### Exercise details
Do not repeat pictures. Repeat exactly the lines of the listing below from its first line through the line with "24 de agosto por periodo vacacional.".

### Data to use
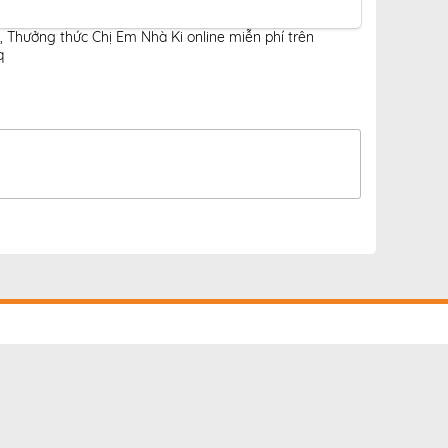
,
Thưởng thức Chị Em Nhà Ki online miễn phí trên
q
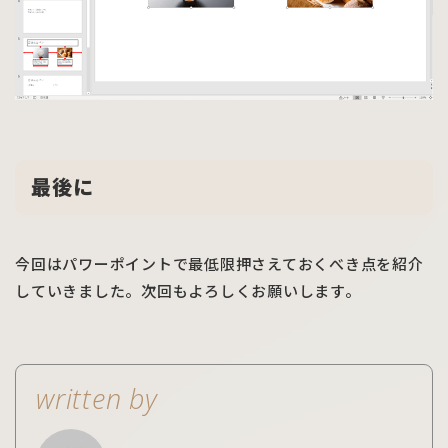
最後に
今回はパワーポイントで最低限押さえておくべき点を紹介
していきました。次回もよろしくお願いします。
written by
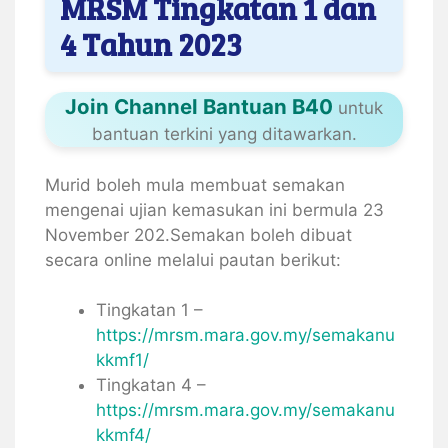
MRSM Tingkatan 1 dan
4 Tahun 2023
Join Channel Bantuan B40
untuk
bantuan terkini yang ditawarkan.
Murid boleh mula membuat semakan
mengenai ujian kemasukan ini bermula 23
November 202.Semakan boleh dibuat
secara online melalui pautan berikut:
Tingkatan 1 –
https://mrsm.mara.gov.my/semakanu
kkmf1/
Tingkatan 4 –
https://mrsm.mara.gov.my/semakanu
kkmf4/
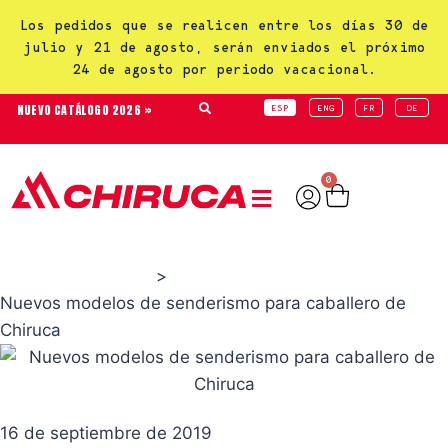
Los pedidos que se realicen entre los días 30 de
julio y 21 de agosto, serán enviados el próximo
24 de agosto por periodo vacacional.
NUEVO CATÁLOGO 2026 »
ESP
ENG
FR
DE
0
>
Productos Chiruca
Nuevos modelos de senderismo para caballero de
Chiruca
16 de septiembre de 2019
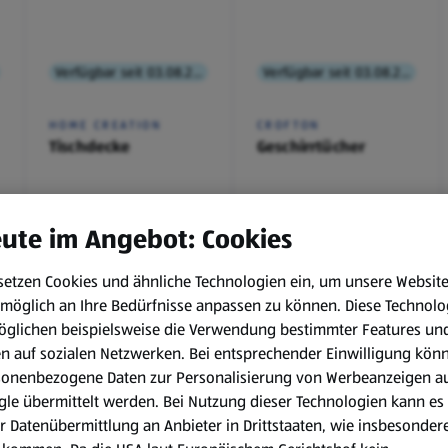
Verfügbar seit 03.08.2026
Verfügbar seit 03.08.2026
HOME CREATION
CROFTON
Tischdecke
Geschirrtücher
€ 2,99
€ 3,49
ute im Angebot: Cookies
¹
¹
setzen Cookies und ähnliche Technologien ein, um unsere Websit
möglich an Ihre Bedürfnisse anpassen zu können.
Diese Technolo
öglichen beispielsweise die Verwendung bestimmter Features un
en auf sozialen Netzwerken. Bei entsprechender Einwilligung kön
, 3.8.
sonenbezogene Daten zur Personalisierung von Werbeanzeigen a
le übermittelt werden. Bei Nutzung dieser Technologien kann es
r Datenübermittlung an Anbieter in Drittstaaten, wie insbesondere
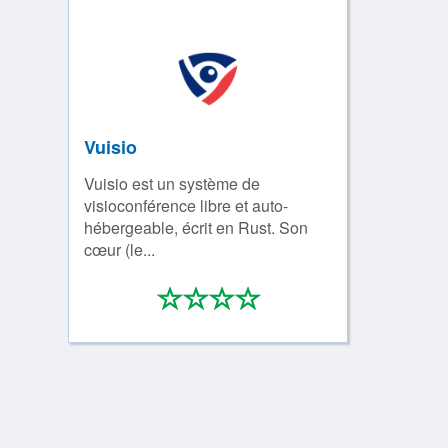
Vuisio
Vuisio est un système de
visioconférence libre et auto-
hébergeable, écrit en Rust. Son
cœur (le...
*
*
*
*
0/4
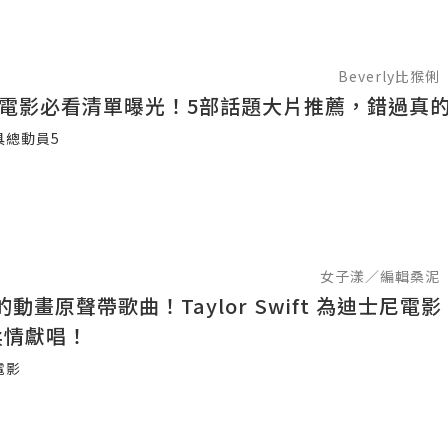
Beverly比猴俐
夏季電影必看清單曝光！5部話題大片推薦，錯過真
具總動員5
女子漾／編輯桑泥
動畫原聲帶歌曲！Taylor Swift 為迪士尼電
柔情獻唱！
電影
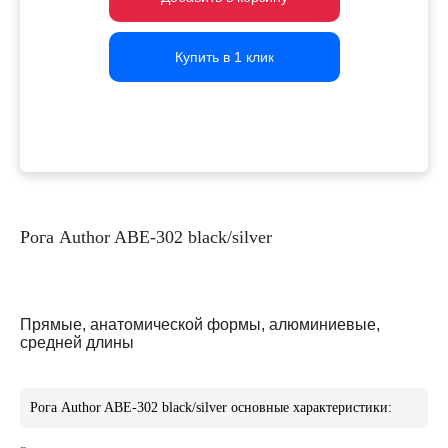
Купить в 1 клик
Купить в 1 клик
Купить в 1 клик
Рога Author ABE-302 black/silver
Прямые, анатомической формы, алюминиевые,
средней длины
Рога Author ABE-302 black/silver основные характеристики:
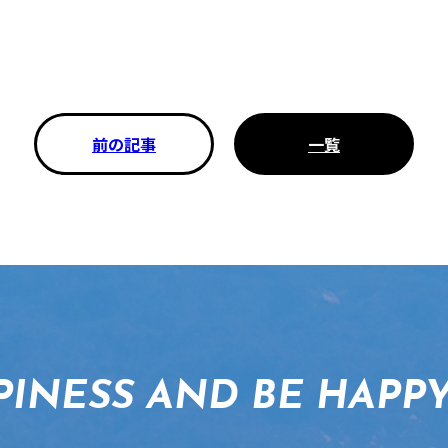
前の記事
一覧
PINESS AND BE HAPP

### Reply to the task
,
Thưởng thức Chị Em Nhà Ki online miễn phí trên
q
最後に
今回はパワーポイントで最低限押さえておくべき点を紹介
していきました。次回もよろしくお願いします。
written by
MRSM Tingkatan 1 dan
4 Tahun 2023
Join Channel Bantuan B40
untuk
bantuan terkini yang ditawarkan.
Murid boleh mula membuat semakan
mengenai ujian kemasukan ini bermula 23
November 202.Semakan boleh dibuat
secara online melalui pautan berikut:
Tingkatan 1 –
https://mrsm.mara.gov.my/semakanu
kkmf1/
Tingkatan 4 –
https://mrsm.mara.gov.my/semakanu
kkmf4/
Los pedidos que se realicen entre los días 30 de
julio y 21 de agosto, serán enviados el próximo
24 de agosto por periodo vacacional.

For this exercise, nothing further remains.